New Web Tool: Transcriptions and Annotations for Manuscript Research
10 June 2025

Photo: CSMC
TAMAR, a new web tool providing transcriptions and visualisations of Biblia pauperum manuscripts, enhances access, research, and teaching. The tool can also be used for other research projects.
During the late Middle Ages, European manuscript culture underwent significant change. As urban, educated elites grew in number and influence, they wanted books in their own languages rather than only in Latin, leading to translations, rewritings, and new ways of organising and illustrating texts. Large, multi-text manuscripts — sometimes called ‘one-volume libraries’ —collected many different works, such as the Biblia Pauperum, for religious education and general knowledge, especially in German-speaking regions. In a project entitled ‘Reframing Old Contents for New Readers in Late-Medieval German One-Volume Libraries’ (FNT08), Hanna Wimmer and Malena Ratzke investigated how this book culture evolved, and how manuscripts influenced, and were influenced by, emerging print technologies.
In collaboration with ‘Data Linking’ (Research Field F), in particular with Ralf Möller and Stefan Thiemann, this project developed the web application TAMAR (Transcriptions & Annotations for Manuscript Research), which has recently been published. TAMAR is a collection of working transcriptions of selected passages from Biblia pauperum manuscripts, which are stored as a dataset in the research data repository of the University of Hamburg and can be visualised in a browser.
The application is intended to facilitate work with the Biblia Pauperum in both research and teaching: It visualises transcriptions from the Biblia pauperum in direct connection with the digitised version of the respective manuscript page, allowing researchers to trace how the visual organisation of the pages changed over time, especially with regard to their transmission in multiple-text manuscripts. Moreover, TAMAR allows students to engage in scholarly work on medieval literature and art and to develop palaeographic skills.
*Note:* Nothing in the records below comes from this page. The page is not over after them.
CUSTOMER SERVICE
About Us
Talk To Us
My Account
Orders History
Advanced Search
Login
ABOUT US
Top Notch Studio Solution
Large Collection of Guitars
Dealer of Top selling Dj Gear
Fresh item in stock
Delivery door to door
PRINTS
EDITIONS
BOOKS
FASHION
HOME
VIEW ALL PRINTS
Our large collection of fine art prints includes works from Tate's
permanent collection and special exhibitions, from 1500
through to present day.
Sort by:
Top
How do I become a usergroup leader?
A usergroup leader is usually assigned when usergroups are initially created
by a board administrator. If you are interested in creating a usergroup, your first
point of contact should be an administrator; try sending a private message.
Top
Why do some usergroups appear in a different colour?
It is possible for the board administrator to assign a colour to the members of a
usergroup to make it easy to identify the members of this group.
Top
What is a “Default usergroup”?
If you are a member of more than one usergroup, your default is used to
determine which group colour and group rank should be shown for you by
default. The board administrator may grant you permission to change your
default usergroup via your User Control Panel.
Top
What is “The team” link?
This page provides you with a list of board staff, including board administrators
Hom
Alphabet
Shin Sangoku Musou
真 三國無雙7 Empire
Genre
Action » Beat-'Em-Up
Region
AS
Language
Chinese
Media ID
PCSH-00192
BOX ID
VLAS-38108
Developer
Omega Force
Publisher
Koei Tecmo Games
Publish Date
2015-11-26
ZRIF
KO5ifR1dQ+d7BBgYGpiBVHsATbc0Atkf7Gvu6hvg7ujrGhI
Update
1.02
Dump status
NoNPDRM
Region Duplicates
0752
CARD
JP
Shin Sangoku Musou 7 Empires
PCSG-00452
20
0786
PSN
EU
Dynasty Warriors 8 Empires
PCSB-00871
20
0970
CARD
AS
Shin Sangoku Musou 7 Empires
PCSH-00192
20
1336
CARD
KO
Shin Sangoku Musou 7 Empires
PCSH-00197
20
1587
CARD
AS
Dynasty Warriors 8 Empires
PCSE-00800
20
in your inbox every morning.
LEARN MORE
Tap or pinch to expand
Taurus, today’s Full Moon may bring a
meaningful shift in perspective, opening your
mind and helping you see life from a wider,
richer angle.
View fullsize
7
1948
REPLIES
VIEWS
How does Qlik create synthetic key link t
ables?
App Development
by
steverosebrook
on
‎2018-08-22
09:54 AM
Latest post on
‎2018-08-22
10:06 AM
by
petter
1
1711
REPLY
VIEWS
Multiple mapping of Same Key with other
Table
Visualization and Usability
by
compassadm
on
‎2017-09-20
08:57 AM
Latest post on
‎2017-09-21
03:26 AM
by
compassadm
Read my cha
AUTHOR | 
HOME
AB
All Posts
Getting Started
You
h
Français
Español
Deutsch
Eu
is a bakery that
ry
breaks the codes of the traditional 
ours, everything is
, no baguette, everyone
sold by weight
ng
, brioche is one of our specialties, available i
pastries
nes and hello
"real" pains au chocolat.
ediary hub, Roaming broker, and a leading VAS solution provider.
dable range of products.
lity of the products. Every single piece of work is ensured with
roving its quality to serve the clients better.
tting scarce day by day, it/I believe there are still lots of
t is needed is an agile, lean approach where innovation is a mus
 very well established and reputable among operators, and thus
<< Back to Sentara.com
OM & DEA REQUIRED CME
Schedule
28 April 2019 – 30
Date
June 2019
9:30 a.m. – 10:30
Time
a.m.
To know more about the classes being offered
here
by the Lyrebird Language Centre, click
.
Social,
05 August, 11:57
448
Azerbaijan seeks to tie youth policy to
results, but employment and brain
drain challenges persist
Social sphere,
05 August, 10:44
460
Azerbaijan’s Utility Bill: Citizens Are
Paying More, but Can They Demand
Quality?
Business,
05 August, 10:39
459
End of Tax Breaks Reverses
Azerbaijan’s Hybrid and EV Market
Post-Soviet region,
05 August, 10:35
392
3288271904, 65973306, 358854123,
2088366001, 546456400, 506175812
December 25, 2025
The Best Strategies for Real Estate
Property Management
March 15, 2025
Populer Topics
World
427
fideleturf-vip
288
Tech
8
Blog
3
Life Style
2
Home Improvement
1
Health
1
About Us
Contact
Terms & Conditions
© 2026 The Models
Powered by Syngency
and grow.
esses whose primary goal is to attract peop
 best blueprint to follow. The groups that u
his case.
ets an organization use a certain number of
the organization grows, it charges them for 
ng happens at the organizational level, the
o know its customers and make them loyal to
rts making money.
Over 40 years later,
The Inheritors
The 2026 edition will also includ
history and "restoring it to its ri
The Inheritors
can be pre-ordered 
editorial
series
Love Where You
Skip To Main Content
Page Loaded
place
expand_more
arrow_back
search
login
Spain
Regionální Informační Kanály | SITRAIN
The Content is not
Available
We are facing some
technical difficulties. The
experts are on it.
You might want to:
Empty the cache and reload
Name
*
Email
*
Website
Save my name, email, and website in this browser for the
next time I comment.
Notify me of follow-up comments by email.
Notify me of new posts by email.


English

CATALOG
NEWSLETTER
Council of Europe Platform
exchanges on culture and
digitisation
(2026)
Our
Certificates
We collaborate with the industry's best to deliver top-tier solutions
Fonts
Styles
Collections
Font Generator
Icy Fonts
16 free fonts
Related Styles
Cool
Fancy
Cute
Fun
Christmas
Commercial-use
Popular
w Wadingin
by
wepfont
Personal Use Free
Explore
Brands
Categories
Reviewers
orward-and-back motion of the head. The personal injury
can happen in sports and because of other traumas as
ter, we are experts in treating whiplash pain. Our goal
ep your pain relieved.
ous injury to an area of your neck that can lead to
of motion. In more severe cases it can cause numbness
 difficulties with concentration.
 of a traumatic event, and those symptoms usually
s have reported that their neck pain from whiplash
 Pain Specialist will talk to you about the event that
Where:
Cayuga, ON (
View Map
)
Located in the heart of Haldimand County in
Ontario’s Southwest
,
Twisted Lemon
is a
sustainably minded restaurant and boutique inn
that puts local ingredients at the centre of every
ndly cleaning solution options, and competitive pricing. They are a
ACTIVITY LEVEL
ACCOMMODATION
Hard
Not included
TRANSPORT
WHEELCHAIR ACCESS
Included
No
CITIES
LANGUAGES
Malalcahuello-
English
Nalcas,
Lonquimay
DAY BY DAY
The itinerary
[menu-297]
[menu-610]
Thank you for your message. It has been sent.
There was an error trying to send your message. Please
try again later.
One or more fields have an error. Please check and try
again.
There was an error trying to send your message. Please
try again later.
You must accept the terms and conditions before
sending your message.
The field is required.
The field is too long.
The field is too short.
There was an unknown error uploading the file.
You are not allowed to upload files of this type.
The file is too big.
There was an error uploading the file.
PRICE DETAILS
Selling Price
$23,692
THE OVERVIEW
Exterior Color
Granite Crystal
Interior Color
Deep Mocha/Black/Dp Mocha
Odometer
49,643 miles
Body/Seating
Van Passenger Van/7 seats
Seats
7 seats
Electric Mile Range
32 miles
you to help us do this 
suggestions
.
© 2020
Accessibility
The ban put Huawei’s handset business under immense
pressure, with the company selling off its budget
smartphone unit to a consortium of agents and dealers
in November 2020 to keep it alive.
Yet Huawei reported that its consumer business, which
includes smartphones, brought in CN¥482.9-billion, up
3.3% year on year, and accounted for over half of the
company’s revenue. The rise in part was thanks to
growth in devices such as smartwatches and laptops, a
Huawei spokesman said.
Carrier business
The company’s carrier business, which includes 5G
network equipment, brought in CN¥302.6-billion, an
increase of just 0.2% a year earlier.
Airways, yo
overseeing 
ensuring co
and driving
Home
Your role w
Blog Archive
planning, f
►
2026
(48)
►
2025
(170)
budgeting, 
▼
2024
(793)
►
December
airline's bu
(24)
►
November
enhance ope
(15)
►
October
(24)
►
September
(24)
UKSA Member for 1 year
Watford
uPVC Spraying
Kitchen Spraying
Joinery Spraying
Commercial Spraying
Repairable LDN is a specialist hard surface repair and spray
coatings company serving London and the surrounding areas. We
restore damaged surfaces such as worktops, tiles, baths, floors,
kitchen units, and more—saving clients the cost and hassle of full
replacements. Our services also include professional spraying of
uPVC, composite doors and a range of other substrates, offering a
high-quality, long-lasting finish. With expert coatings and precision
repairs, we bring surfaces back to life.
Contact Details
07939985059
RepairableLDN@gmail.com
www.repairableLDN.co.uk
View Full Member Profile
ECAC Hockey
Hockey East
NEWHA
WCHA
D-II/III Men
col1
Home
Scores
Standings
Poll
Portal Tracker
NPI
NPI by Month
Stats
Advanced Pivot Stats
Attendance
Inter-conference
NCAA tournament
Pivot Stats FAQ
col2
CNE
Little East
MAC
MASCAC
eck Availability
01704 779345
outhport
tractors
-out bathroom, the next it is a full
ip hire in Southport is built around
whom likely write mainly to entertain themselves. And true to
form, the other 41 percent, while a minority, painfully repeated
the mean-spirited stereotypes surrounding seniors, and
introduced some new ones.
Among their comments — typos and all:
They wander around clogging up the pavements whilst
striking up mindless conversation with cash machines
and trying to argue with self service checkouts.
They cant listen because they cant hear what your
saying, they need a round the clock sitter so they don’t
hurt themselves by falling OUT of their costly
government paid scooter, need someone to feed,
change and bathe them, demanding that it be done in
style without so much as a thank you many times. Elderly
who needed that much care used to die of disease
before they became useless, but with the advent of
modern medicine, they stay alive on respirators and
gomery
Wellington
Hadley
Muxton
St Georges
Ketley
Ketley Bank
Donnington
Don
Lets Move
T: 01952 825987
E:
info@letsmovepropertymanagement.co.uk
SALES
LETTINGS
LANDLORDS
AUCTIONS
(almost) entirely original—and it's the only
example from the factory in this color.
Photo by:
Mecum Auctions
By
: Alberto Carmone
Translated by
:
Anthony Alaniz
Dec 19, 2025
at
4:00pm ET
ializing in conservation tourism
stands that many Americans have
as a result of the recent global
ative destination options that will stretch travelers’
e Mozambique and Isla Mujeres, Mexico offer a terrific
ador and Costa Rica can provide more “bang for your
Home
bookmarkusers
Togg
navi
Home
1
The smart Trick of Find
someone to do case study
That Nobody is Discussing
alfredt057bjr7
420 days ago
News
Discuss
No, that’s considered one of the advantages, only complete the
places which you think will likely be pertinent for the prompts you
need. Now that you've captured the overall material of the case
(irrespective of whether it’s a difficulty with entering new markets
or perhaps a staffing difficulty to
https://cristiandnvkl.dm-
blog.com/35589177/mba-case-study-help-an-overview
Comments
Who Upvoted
Until now, access to the Biblia pauperum tradition has been anything but easy. There are no scholarly editions in either digital or analogue form, and transcriptions of individual manuscripts have often been published in expensive facsimile editions or monographs that have long been out of print. Many of the manuscripts, however, are available in digital form.
In addition to the web version, there is a version of TAMAR that can be opened with a special CSMC online previewer. This ensures long-term availability and reliable citation in accordance with the FAIR principles of research data management. It also enables broad use in various application scenarios for which TAMAR is also suitable, such as the visualisation of measurement data from materials science investigations of written artefacts.